> [ASSIGNMENT] Set down every line from the one containing "90917-06042" through the last line of the records below, exactly as written, and leave out the pictures.

> [DATA FOR THE TASK]
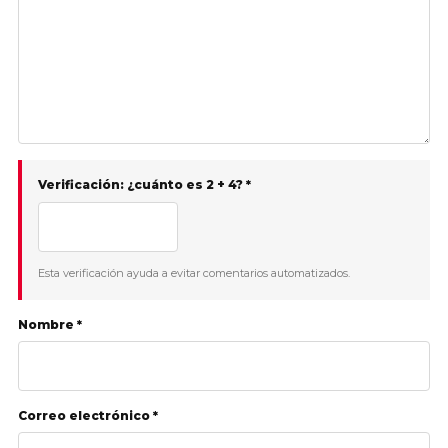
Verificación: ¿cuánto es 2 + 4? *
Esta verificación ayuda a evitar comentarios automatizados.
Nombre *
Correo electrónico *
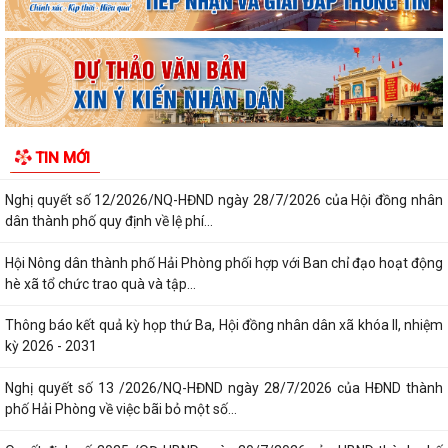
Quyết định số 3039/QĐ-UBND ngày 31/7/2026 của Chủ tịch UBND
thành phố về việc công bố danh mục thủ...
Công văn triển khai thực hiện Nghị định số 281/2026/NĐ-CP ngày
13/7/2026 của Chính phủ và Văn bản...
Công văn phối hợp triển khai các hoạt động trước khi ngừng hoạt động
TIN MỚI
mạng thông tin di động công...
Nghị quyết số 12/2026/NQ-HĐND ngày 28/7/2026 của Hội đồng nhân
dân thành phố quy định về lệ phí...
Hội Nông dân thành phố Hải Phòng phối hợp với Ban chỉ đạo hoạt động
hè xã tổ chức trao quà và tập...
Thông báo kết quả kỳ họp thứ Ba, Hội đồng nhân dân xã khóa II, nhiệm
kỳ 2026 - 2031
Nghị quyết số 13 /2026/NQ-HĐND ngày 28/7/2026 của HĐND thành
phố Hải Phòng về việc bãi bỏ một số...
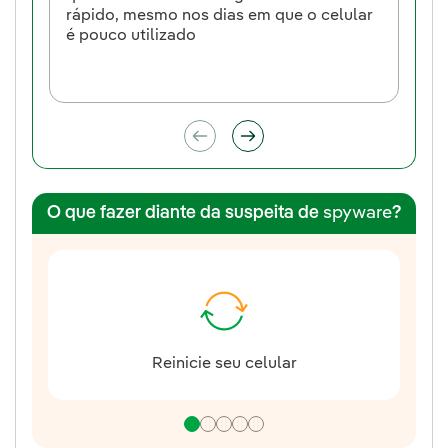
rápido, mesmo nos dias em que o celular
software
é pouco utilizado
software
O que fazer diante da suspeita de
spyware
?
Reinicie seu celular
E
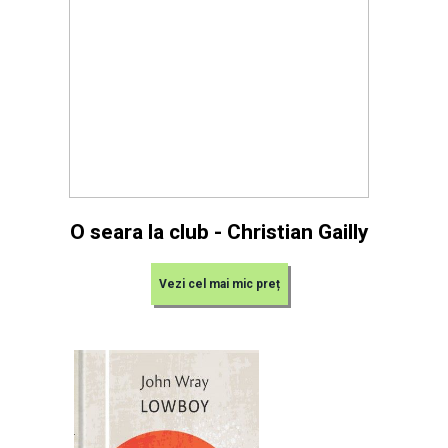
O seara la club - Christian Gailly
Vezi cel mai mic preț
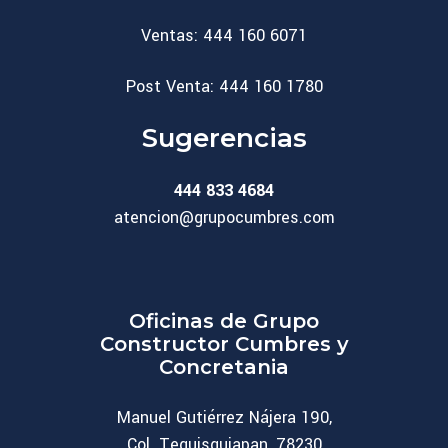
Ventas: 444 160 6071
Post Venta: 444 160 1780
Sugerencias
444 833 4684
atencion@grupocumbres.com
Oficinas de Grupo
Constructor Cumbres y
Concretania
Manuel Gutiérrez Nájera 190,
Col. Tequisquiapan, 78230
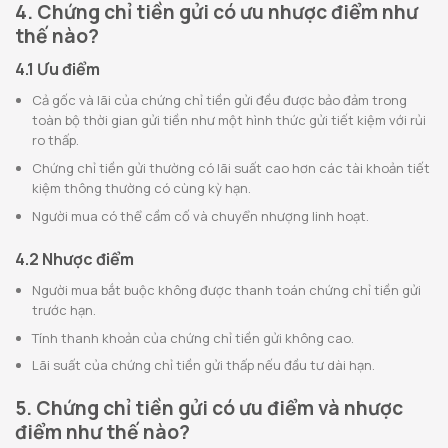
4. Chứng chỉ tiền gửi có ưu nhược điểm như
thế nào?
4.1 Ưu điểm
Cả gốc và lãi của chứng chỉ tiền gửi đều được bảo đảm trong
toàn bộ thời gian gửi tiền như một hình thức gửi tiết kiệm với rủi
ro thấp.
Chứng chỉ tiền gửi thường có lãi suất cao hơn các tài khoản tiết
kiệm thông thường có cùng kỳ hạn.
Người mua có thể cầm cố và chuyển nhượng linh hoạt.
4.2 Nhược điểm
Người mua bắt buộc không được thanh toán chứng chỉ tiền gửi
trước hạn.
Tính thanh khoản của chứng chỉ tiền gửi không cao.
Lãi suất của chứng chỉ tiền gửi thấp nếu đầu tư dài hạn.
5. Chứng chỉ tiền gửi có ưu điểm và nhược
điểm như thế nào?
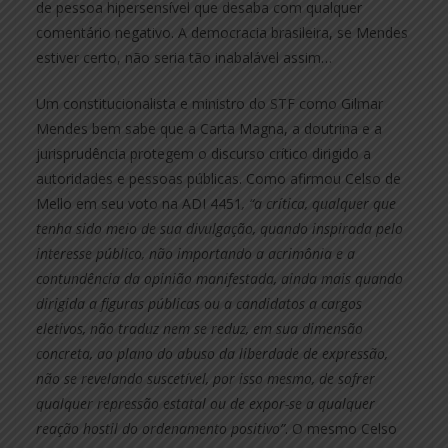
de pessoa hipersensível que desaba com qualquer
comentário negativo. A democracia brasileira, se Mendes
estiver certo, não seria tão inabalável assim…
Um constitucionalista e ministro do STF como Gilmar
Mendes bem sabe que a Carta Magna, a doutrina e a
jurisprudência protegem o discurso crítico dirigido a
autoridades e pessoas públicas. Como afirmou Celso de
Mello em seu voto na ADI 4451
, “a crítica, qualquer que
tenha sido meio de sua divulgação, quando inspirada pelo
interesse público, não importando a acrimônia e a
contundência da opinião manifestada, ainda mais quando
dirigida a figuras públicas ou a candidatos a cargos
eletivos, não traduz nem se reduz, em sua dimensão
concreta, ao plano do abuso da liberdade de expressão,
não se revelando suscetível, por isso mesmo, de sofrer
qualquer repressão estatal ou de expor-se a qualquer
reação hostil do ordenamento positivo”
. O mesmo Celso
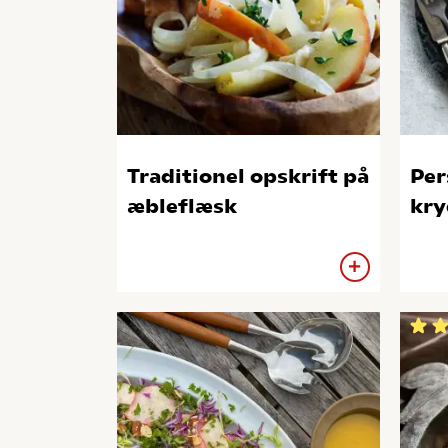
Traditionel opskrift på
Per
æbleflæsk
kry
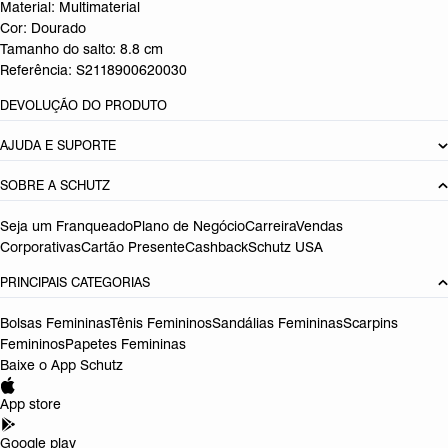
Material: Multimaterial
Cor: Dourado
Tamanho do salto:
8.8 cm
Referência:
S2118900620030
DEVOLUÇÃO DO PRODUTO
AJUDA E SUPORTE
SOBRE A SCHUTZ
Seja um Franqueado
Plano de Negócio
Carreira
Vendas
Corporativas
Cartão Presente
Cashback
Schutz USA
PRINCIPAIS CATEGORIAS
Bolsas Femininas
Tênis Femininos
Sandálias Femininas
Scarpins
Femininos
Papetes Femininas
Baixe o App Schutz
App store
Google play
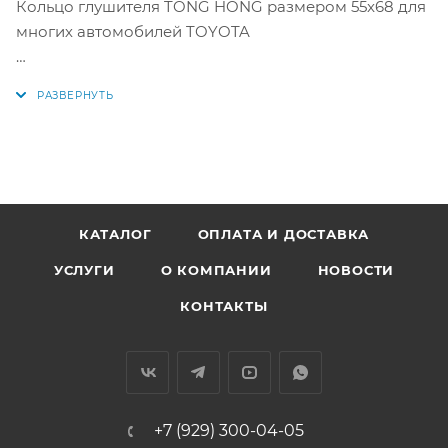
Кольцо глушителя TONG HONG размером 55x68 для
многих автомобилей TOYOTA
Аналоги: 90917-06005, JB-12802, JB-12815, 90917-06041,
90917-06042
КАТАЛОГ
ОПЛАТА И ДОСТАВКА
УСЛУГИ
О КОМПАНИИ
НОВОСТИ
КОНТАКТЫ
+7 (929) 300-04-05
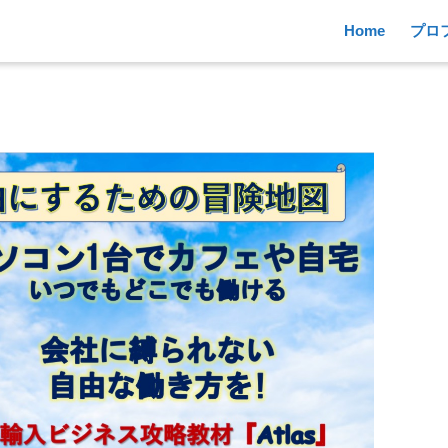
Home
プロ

> [RESPONSE BOX]
90917-06042
КАТАЛОГ
ОПЛАТА И ДОСТАВКА
УСЛУГИ
О КОМПАНИИ
НОВОСТИ
КОНТАКТЫ
+7 (929) 300-04-05
Home
プロ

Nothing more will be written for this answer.